That's reading a bit like "let the force be with you" from Star Wars, especially this* bit where Luke destroys the Death Star without the aid of his machines. I'm not kidding. I suppose there is those moments in life when you kind of go solo, and at those times freedom is better than what you're calling "the constraints of logic." Call it what you will - gut feeling, intuition, creativity, lateral thinking, thinking outside the square, whatever. But I'll stop there, I'm not philosopher (pseudo or otherwise!).
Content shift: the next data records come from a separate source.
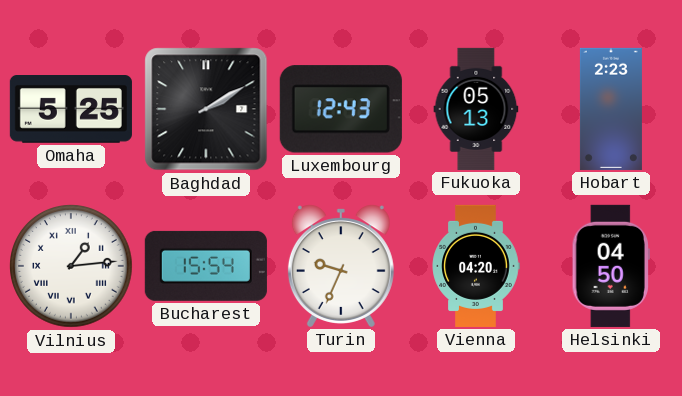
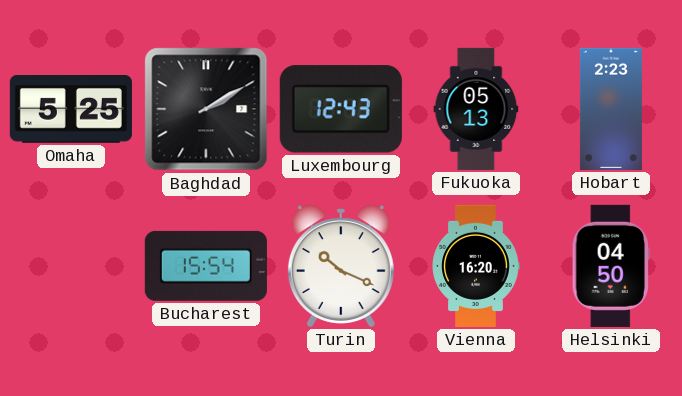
Vilnius: 1:14 -> none
Turin: 9:34 -> 10:19
Vienna: 04:20 -> 16:20
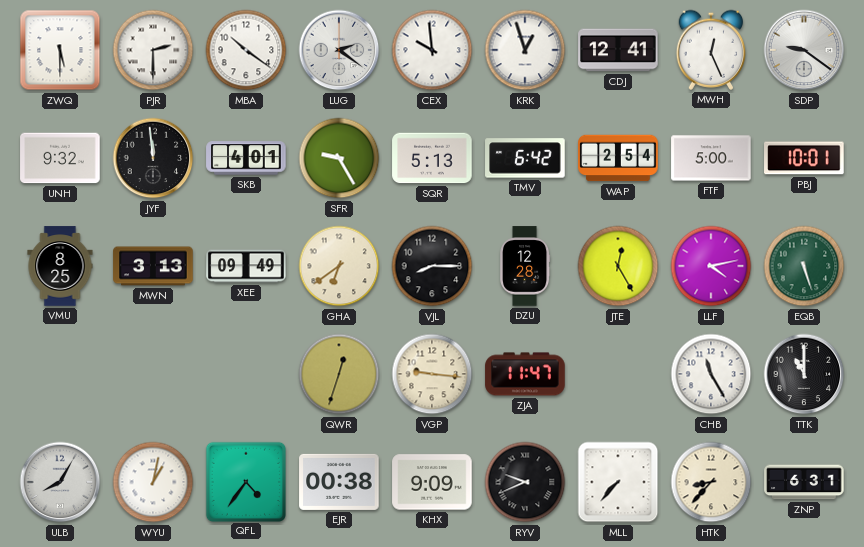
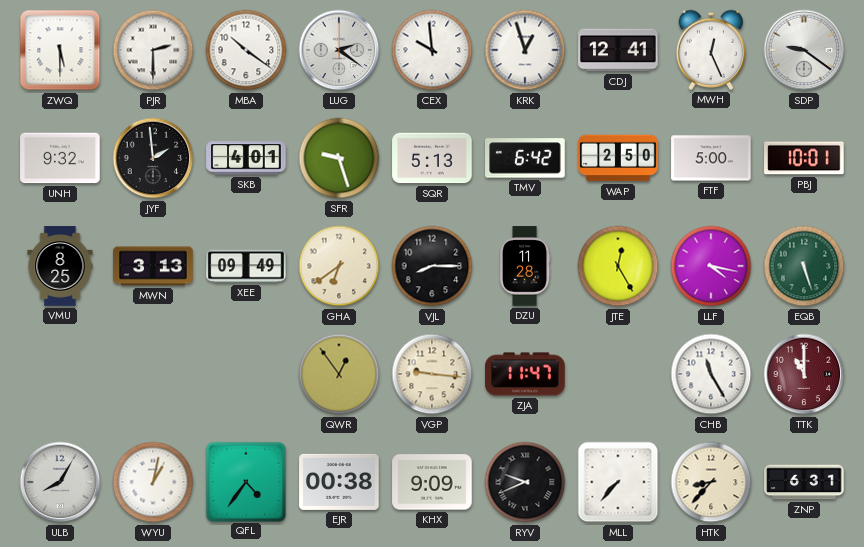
JYF: 11:59 -> 1:59
SFR: 9:25 -> 9:27
WAP: 2:54 -> 2:50
DZU: 12:28 -> 11:28
LLF: 4:13 -> 4:17
QWR: 12:33 -> 12:54
TTK dial: black -> burgundy
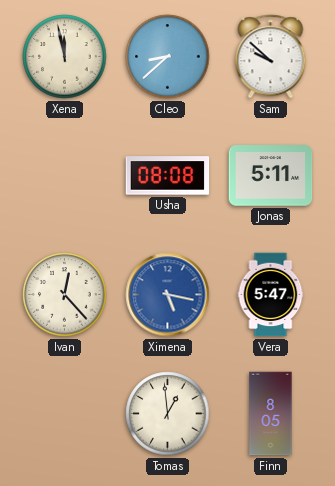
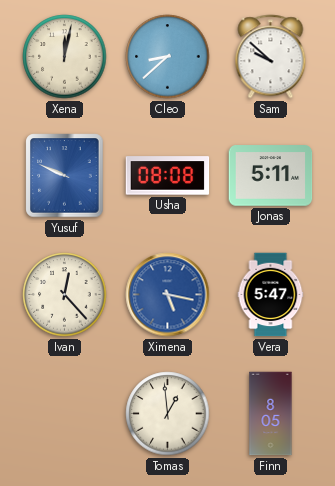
Xena: 11:58 -> 12:02
Yusuf: none -> 9:49
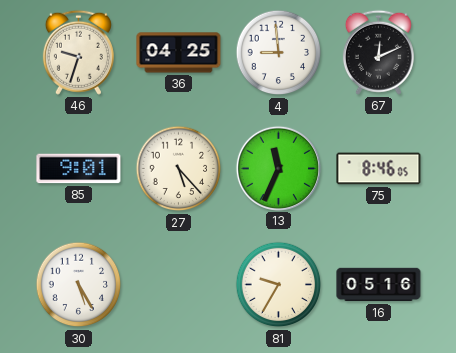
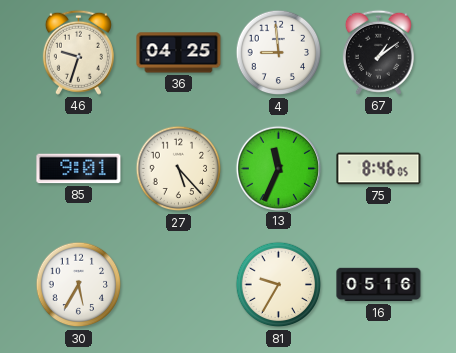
67: 12:11 -> 1:09
30: 5:25 -> 5:35
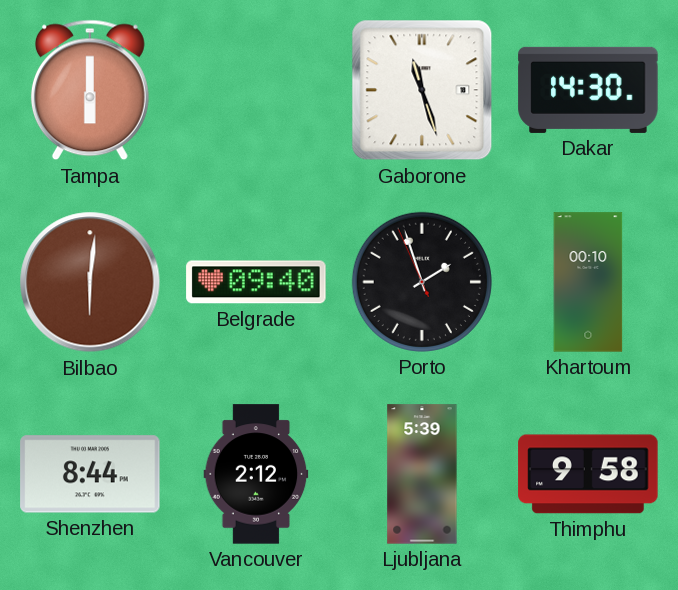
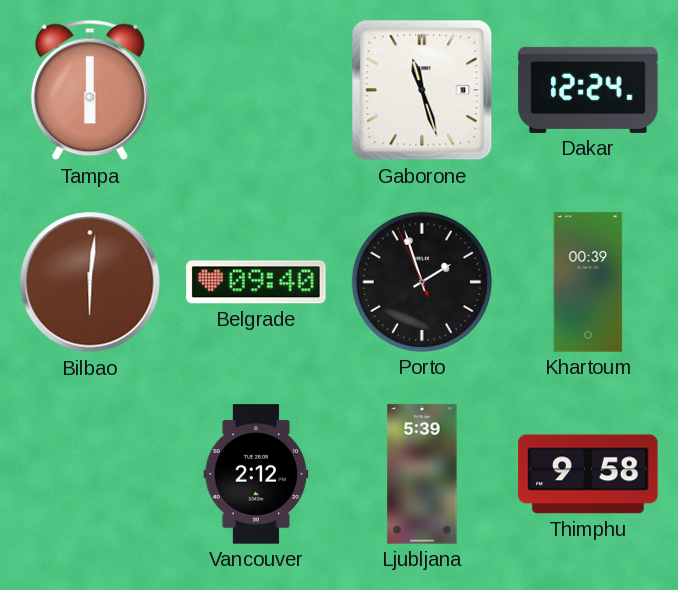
Dakar: 14:30 -> 12:24
Khartoum: 00:10 -> 00:39
Shenzhen: 8:44 -> none
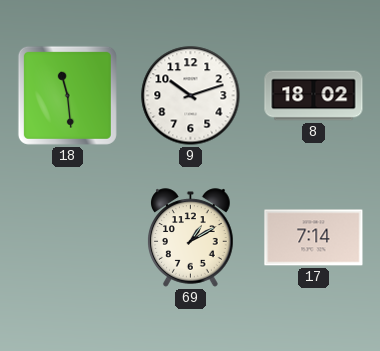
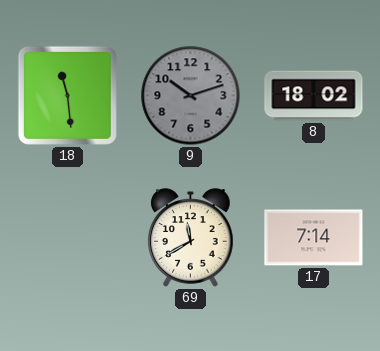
9 dial: white -> grey
69: 1:10 -> 11:40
*Unsure if I've done that link correctly, but the bit I have in mind starts around the 10 minute mark.


----------



## ahammel (Oct 10, 2012)

Sorry, but quite a lot of that is impossible to parse.

The rest sounds like some moderately interesting metaphysics (if you like that sort of thing) but I can assure you that most of it is ground that has been well trodden-down by better philosophers, notably Kant. Good for you if that tickles your fancy, but you won't learn much by treating us to essays on it, because this isn't a philosophy forum. If you like to chat about such things you might have better luck at such a forum. I suggest you look for one populated by actual academic philosophers, preferably of the analytic school. Such people will a) suggest some good books for you to read, and b) value clarity of expression much more highly than florid prose.


----------



## Huilunsoittaja (Apr 6, 2010)

KenOC said:


> I think yet another thread move may be called for.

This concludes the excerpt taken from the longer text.